[Excerpts from a dataset]
******************************

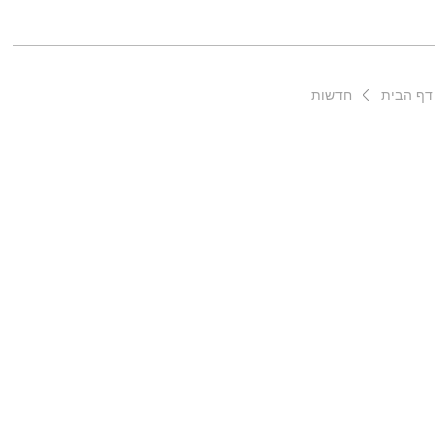
דף הבית
חדשות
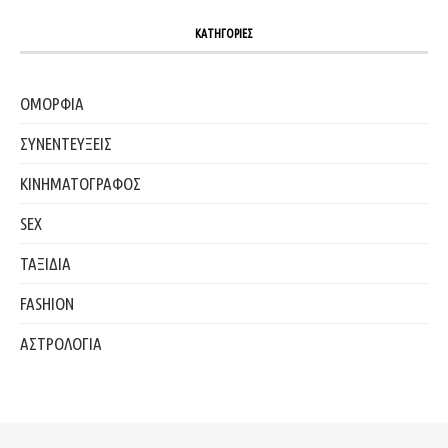
ΚΑΤΗΓΟΡΙΕΣ
ΟΜΟΡΦΙΑ
ΣΥΝΕΝΤΕΥΞΕΙΣ
ΚΙΝΗΜΑΤΟΓΡΑΦΟΣ
SEX
ΤΑΞΙΔΙΑ
FASHION
ΑΣΤΡΟΛΟΓΙΑ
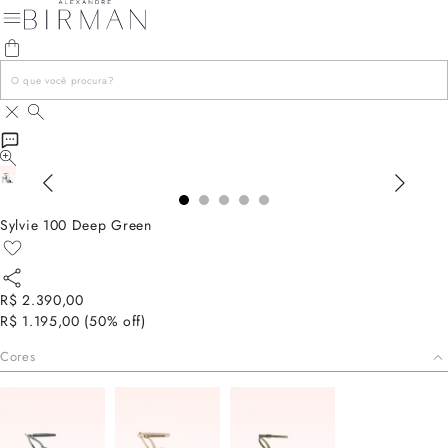
Sylvie 100 Deep Green
R$ 2.390,00
R$ 1.195,00
(
50
% off)
Cores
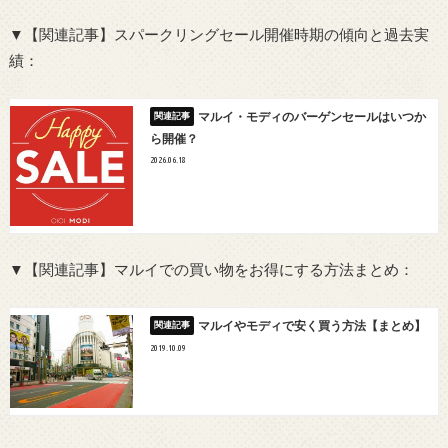
▼【関連記事】スパークリングセール開催時期の傾向と過去実
績：
マルイ・モディのバーゲンセールはいつか
ら開催？
2026.06.18
▼【関連記事】マルイでの買い物をお得にする方法まとめ：
マルイやモディで安く買う方法【まとめ】
2019.10.09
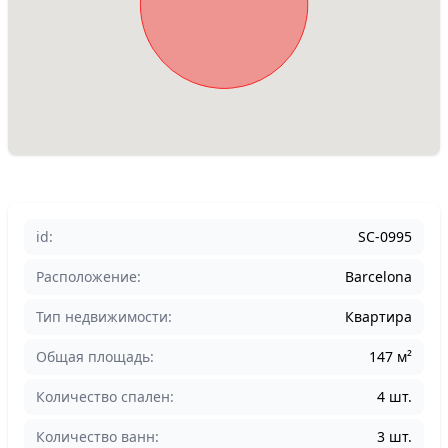
id:
SC-0995
Расположение:
Barcelona
Тип недвижимости:
Квартира
Общая площадь:
147 м²
Количество спален:
4 шт.
Количество ванн:
3 шт.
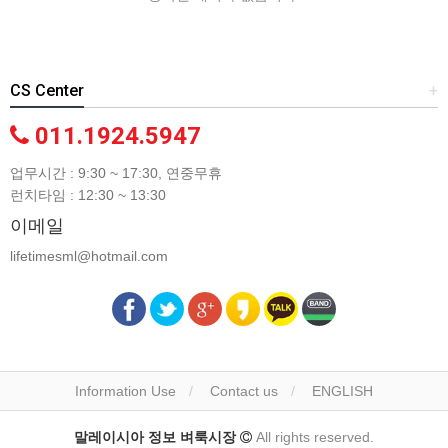
CS Center
+
011.1924.5947
업무시간 : 9:30 ~ 17:30, 연중무휴
런치타임 : 12:30 ~ 13:30
이메일
lifetimesml@hotmail.com
Information Use
Contact us
ENGLISH
말레이시아 정보 벼룩시장
All rights reserved.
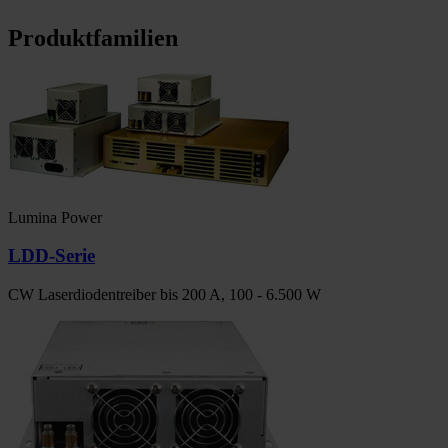
Produktfamilien
Lumina Power
LDD-Serie
CW Laserdiodentreiber bis 200 A, 100 - 6.500 W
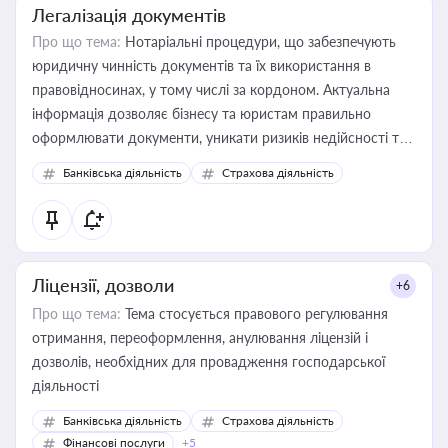
Легалізація документів
Про що тема:
Нотаріальні процедури, що забезпечують
юридичну чинність документів та їх використання в
правовідносинах, у тому числі за кордоном. Актуальна
інформація дозволяє бізнесу та юристам правильно
оформлювати документи, уникати ризиків недійсності та
забезпечувати їх належне прийняття органами влади та
Банківська діяльність
Страхова діяльність
контрагентами
Ліцензії, дозволи
+6
Про що тема:
Тема стосується правового регулювання
отримання, переоформлення, анулювання ліцензій і
дозволів, необхідних для провадження господарської
діяльності
Банківська діяльність
Страхова діяльність
Фінансові послуги
+5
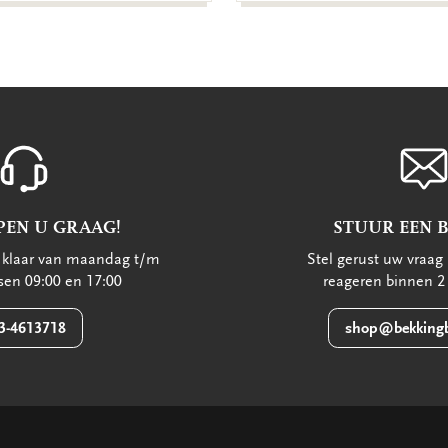
PEN U GRAAG!
STUUR EEN 
u klaar van maandag t/m
Stel gerust uw vraag 
ssen 09:00 en 17:00
reageren binnen 2
3-4613718
shop@bekkingb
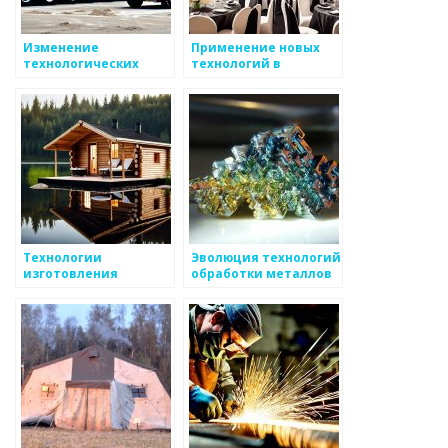
Изменение
Применение новых
технологических
технологий в
процессов в
промышленности
производстве
металлоизделий
Технологии
Эволюция технологий
изготовления
обработки металлов
металлоизделий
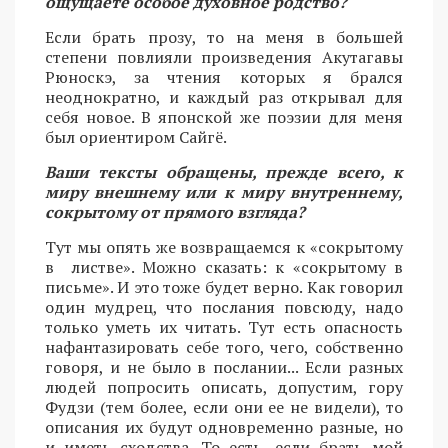
ощущаете особое духовное родство?
Если брать прозу, то на меня в большей
степени повлияли произведения Акутагавы
Рюноскэ, за чтения которых я брался
неоднократно, и каждый раз открывал для
себя новое. В японской же поэзии для меня
был ориентиром Сайгё.
Ваши тексты обращены, прежде всего, к
миру внешнему или к миру внутреннему,
сокрытому от прямого взгляда?
Тут мы опять же возвращаемся к «сокрытому
в листве». Можно сказать: к «сокрытому в
письме». И это тоже будет верно. Как говорил
один мудрец, что послания повсюду, надо
только уметь их читать. Тут есть опасность
нафантазировать себе того, чего, собственно
говоря, и не было в послании... Если разных
людей попросить описать, допустим, гору
Фудзи (тем более, если они ее не видели), то
описания их будут одновременно разные, но
и иметь сходства. То есть, если брать мой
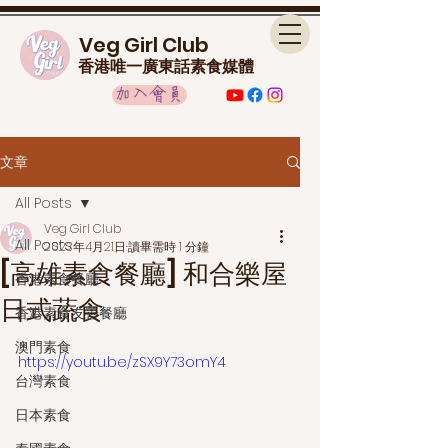
Veg Girl Club
香港唯一廣東話素食媒體
加入會員
文章
All Posts
Veg Girl Club
All Posts
2023年4月21日
讀畢需時 1 分鐘
[高雄素食餐廳] 和合樂屋
香港素食餐廳
日式蔬食
香港素食友善餐廳
澳門素食
https://youtu.be/zSX9Y73omY4
台灣素食
日本素食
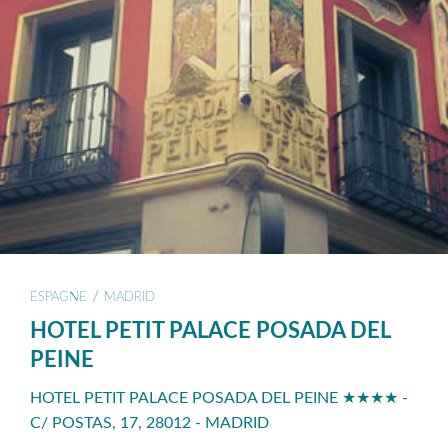
/
ESPAGNE
MADRID
HOTEL PETIT PALACE POSADA DEL
PEINE
HOTEL PETIT PALACE POSADA DEL PEINE ★★★★ -
C/ POSTAS, 17, 28012 - MADRID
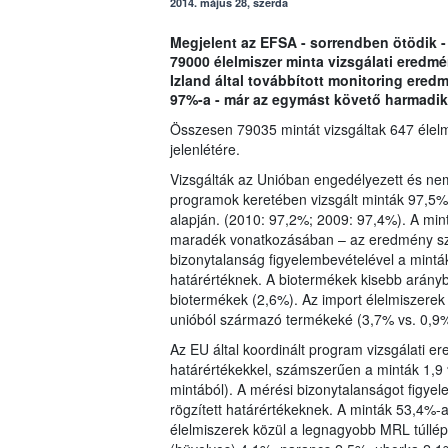
2014. május 28, szerda
Megjelent az EFSA - sorrendben ötödik -
79000 élelmiszer minta vizsgálati eredm
Izland által továbbított monitoring ere
97%-a - már az egymást követő harmadik
Összesen 79035 mintát vizsgáltak 647 élel
jelenlétére.
Vizsgálták az Unióban engedélyezett és ne
programok keretében vizsgált minták 97,5%-
alapján. (2010: 97,2%; 2009: 97,4%). A mi
maradék vonatkozásában – az eredmény sz
bizonytalanság figyelembevételével a mintá
határértéknek. A biotermékek kisebb arányb
biotermékek (2,6%). Az import élelmiszere
unióból származó termékeké (3,7% vs. 0,9%
Az EU által koordinált program vizsgálati 
határértékekkel, számszerűen a minták 1,9 
mintából). A mérési bizonytalanságot figye
rögzített határértékeknek. A minták 53,4%
élelmiszerek közül a legnagyobb MRL túllép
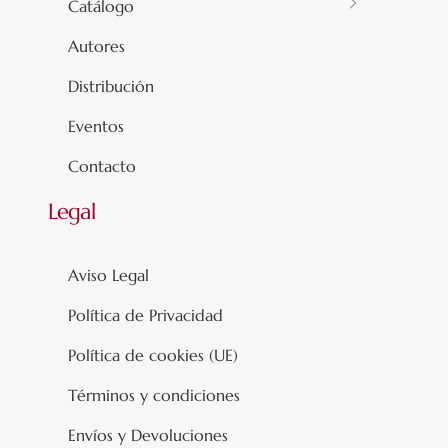
Catálogo
Autores
Distribución
Eventos
Contacto
Legal
Aviso Legal
Política de Privacidad
Política de cookies (UE)
Términos y condiciones
Envíos y Devoluciones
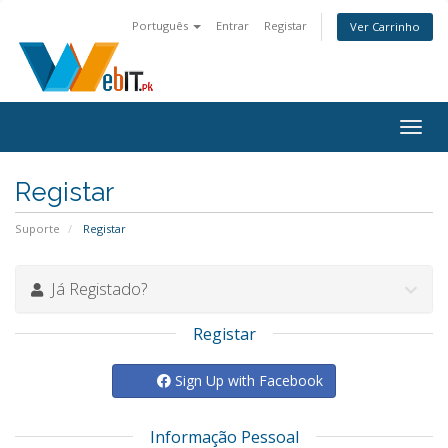
Português
Entrar
Registar
Ver Carrinho
Alter
nave
Registar
Suporte
Registar
Já Registado?
Registar
Sign Up with Facebook
Informação Pessoal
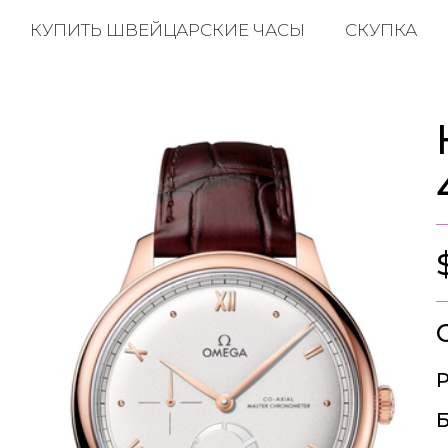
КУПИТЬ ШВЕЙЦАРСКИЕ ЧАСЫ
СКУПКА
Р
Б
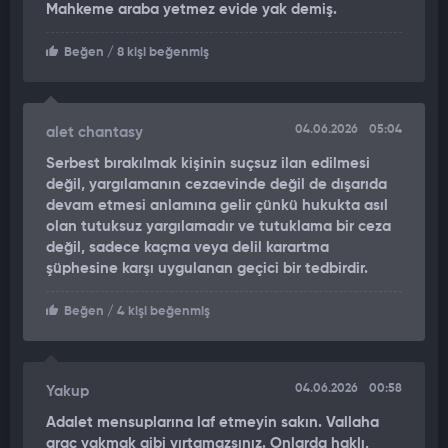
yerinden ayrıldı. Yangını gören güvenlik görevlisinin ihbarı
Mahkeme araba yetmez evide yak demiş.
üzerine olay yerine itfaiye ve polis ekipleri sevk edildi. Polis
ekipleri çevrede güvenlik önlemi alırken itfaiye ekipleri
Beğen
/ 8 kişi beğenmiş
yangını söndürmek için çalışma başlattı.
ARAÇ ALEV ALEV YANDI
04.06.2026
05:04
alet chantasy
Araç hurda yığınına döndü. Olay sonrası güvenlik kamera
Serbest bırakılmak kişinin suçsuz ilan edilmesi
kayıtlarını izleyen Kasım A. ve ailesi, görüntülerde eniştesi ve
değil, yargılamanın cezaevinde değil de dışarıda
halasının olduğunu gördü. Kasım A. polis merkezine giderek
devam etmesi anlamına gelir çünkü hukukta asıl
eniştesi Yakup O., Yakup O.'nun eşi ve ablasından şikayetçi
olan tutuksuz yargılamadır ve tutuklama bir ceza
oldu. Polis ekipleri ikametgah adresi Batman olduğu öğrenilen
değil, sadece kaçma veya delil karartma
şüphesine karşı uygulanan geçici bir tedbirdir.
şüphelinin yakalanması için çalışma başlattı.
Beğen
/ 4 kişi beğenmiş
O ANLAR KAMERADA
Yaşananlar iş yerinin güvenlik kamerasına yansıdı.
Görüntülerde, olay yerine gelen şüphelilerin ilk önce kendi
04.06.2026
00:58
Yakup
aralarında konuştuğu, kısa bir süre sonra şüpheli Yakup O.'nun
Adalet mensuplarına laf etmeyin sakın. Vallaha
otomobilin arka camını kırarak araca yanıcı madde döktüğü
araç yakmak gibi yırtamazsınız. Onlarda haklı,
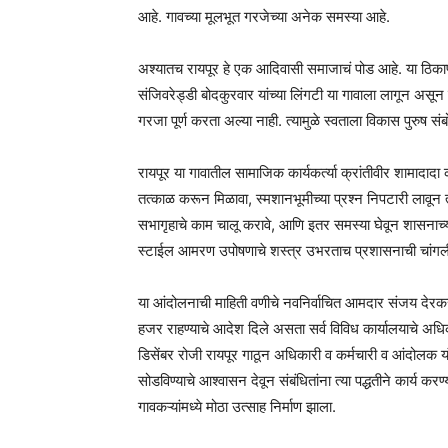
आहे. गावच्या मूलभूत गरजेच्या अनेक समस्या आहे.
अश्यातच रायपूर हे एक आदिवासी समाजाचं पोड आहे. या ठि
संजिवरेड्डी बोदकुरवार यांच्या लिंगटी या गावाला लागून असू
गरजा पूर्ण करता अल्या नाही. त्यामुळे स्वताला विकास पुरुष स
रायपूर या गावातील सामाजिक कार्यकर्त्या क्रांतीवीर शामादादा को
तत्काळ करून मिळावा, स्मशानभूमीच्या प्रश्न निपटारी लावून
सभागृहाचे काम चालू करावे, आणि इतर समस्या घेवून शासनाच्
स्टाईल आमरण उपोषणाचे शस्त्र उभरताच प्रशासनाची चांगल
या आंदोलनाची माहिती वणीचे नवनिर्वाचित आमदार संजय देरकर 
हजर राहण्याचे आदेश दिले असता सर्व विविध कार्यालयाचे अध
डिसेंबर रोजी रायपूर गाठून अधिकारी व कर्मचारी व आंदोलक यं
सोडविण्याचे आश्वासन देवून संबंधितांना त्या पद्धतीने कार्य कर
गावकऱ्यांमध्ये मोठा उत्साह निर्माण झाला.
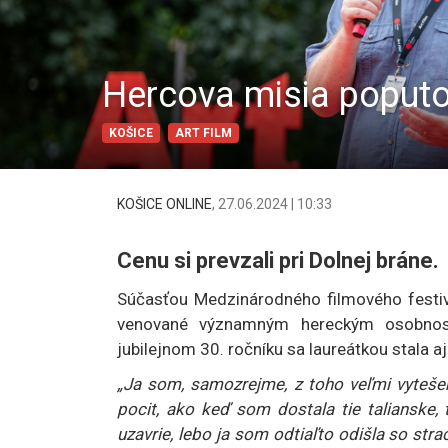
Hercova misia poputo
KOŠICE
ART FILM
KOŠICE ONLINE
,
27.06.2024 | 10:33
Cenu si prevzali pri Dolnej bráne.
Súčasťou Medzinárodného filmového festi
venované významným hereckým osobnost
jubilejnom 30. ročníku sa laureátkou stala a
„Ja som, samozrejme, z toho veľmi vytešená
pocit, ako keď som dostala tie talianske, 
uzavrie, lebo ja som odtiaľto odišla so st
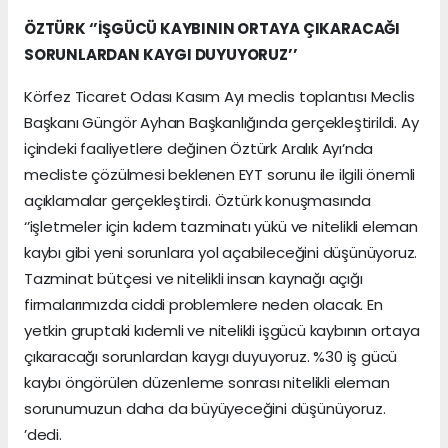
ÖZTÜRK ‘’İŞGÜCÜ KAYBININ ORTAYA ÇIKARACAĞI
SORUNLARDAN KAYGI DUYUYORUZ’’
Körfez Ticaret Odası Kasım Ayı meclis toplantısı Meclis
Başkanı Güngör Ayhan Başkanlığında gerçekleştirildi. Ay
içindeki faaliyetlere değinen Öztürk Aralık Ayı’nda
mecliste çözülmesi beklenen EYT sorunu ile ilgili önemli
açıklamalar gerçekleştirdi. Öztürk konuşmasında
‘’işletmeler için kıdem tazminatı yükü ve nitelikli eleman
kaybı gibi yeni sorunlara yol açabileceğini düşünüyoruz.
Tazminat bütçesi ve nitelikli insan kaynağı açığı
firmalarımızda ciddi problemlere neden olacak. En
yetkin gruptaki kıdemli ve nitelikli işgücü kaybının ortaya
çıkaracağı sorunlardan kaygı duyuyoruz. %30 iş gücü
kaybı öngörülen düzenleme sonrası nitelikli eleman
sorunumuzun daha da büyüyeceğini düşünüyoruz.
’dedi.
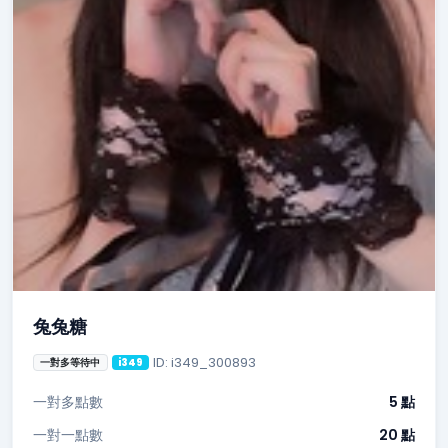
兔兔糖
ID: i349_300893
一對多等待中
i349
一對多點數
5 點
一對一點數
20 點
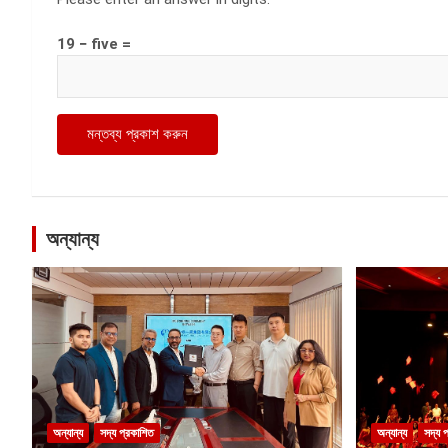
19 − five =
অন্যান্য
অন্যান্য
সদ্য প্রকাশিত
অন্যান্য
সদ্য 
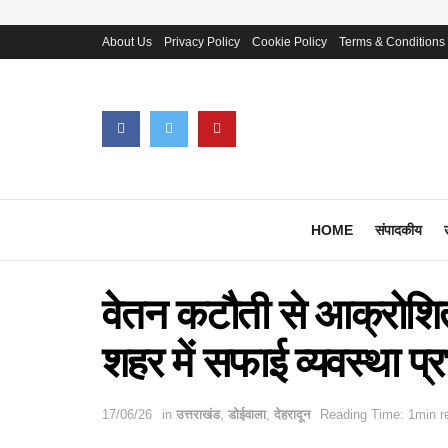
About Us
Privacy Policy
Cookie Policy
Terms & Conditions
HOME
संपादकीय
वेतन कटौती से आक्रोशित 
शहर में सफाई व्यवस्था प्
17/06/26
in
उत्तराखंड
,
डोईवाला
,
देहरादून
Reading Time: 1min r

******************************

- _Problem_
Copy exactly the lines from the one containing "venované významným hereckým osobnost" through the final line of the records above, both included, and leave out any pictures.

- _Written solution_
venované významným hereckým osobnost
jubilejnom 30. ročníku sa laureátkou stala a
„Ja som, samozrejme, z toho veľmi vytešená
pocit, ako keď som dostala tie talianske, 
uzavrie, lebo ja som odtiaľto odišla so st
ÖZTÜRK ‘’İŞGÜCÜ KAYBININ ORTAYA ÇIKARACAĞI
SORUNLARDAN KAYGI DUYUYORUZ’’
Körfez Ticaret Odası Kasım Ayı meclis toplantısı Meclis
Başkanı Güngör Ayhan Başkanlığında gerçekleştirildi. Ay
içindeki faaliyetlere değinen Öztürk Aralık Ayı’nda
mecliste çözülmesi beklenen EYT sorunu ile ilgili önemli
açıklamalar gerçekleştirdi. Öztürk konuşmasında
‘’işletmeler için kıdem tazminatı yükü ve nitelikli eleman
kaybı gibi yeni sorunlara yol açabileceğini düşünüyoruz.
Tazminat bütçesi ve nitelikli insan kaynağı açığı
firmalarımızda ciddi problemlere neden olacak. En
yetkin gruptaki kıdemli ve nitelikli işgücü kaybının ortaya
çıkaracağı sorunlardan kaygı duyuyoruz. %30 iş gücü
kaybı öngörülen düzenleme sonrası nitelikli eleman
sorunumuzun daha da büyüyeceğini düşünüyoruz.
’dedi.
兔兔糖
ID: i349_300893
一對多等待中
i349
一對多點數
5 點
一對一點數
20 點
19 − five =
অন্যান্য
অন্যান্য
সদ্য প্রকাশিত
অন্যান্য
সদ্য 
About Us
Privacy Policy
Cookie Policy
Terms & Conditions
HOME
संपादकीय
वेतन कटौती से आक्रोशित 
शहर में सफाई व्यवस्था प्
17/06/26
in
उत्तराखंड
,
डोईवाला
,
देहरादून
Reading Time: 1min r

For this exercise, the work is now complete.